Chelsea football club became my team by accident really, as usually you follow or support the team your dad does or grandad etc. but as I couldn’t bare griffin park I had to come up with an alternative. Me and my mate Andrew who lived over the road from me growing up had the same dilemma. So one Saturday we were in Andrews back garden and we wanted to go to a football match so we said we would look in the newspaper at the day’s fixtures and the first west London team playing at home would be our team to support forever! It just so happens that chelsea were that team and the rest is history! I bloody loved Stamford Bridge and I used to go as much as possible until I moved to oxford oh and when Roman Abramovic purchased chelsea football club and spent millions of pounds on superstar players. Yes we’ve won the premier league, fa cup, champions league ect. But with success comes the cost of the tickets. My first game with Andrew cost £5. It’s was standing back then. 1990 I believe the year was. I was 14. Stamford bridge had an athletics track around the outside back then and the players were like dots as the pitch seemed so far away from the stand. So as I said with success comes the cost. Chelsea FC have most definitely made the cost of watching them impossible for the average earning person. A season ticket now is around £1,200! Now that works out to be approx £67 per match each! Sod that. Just so players can earn well in excess of £200,000 per week! Anyway it’s cheaper to get sky sports!

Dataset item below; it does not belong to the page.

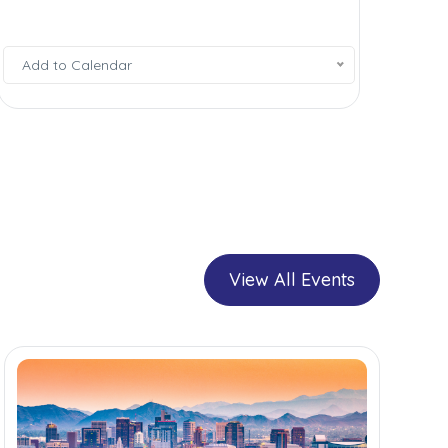
Add
Add to Calendar
to
Calendar
View All Events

The snow started to fall in Birmingham. No sign of it in London though as I looked out of the window around my sisters and when we got back home to oxford it was just rain. The rain driving home was really bad. For some reason I’m finding it hard to write this blog today and the frustration is turning into anger! I’ve done the usual, put it down, walk away, count to ten etc but no good. Even the spell checker is pissing me off!
So I think I have ranted enough today so until tomorrow people!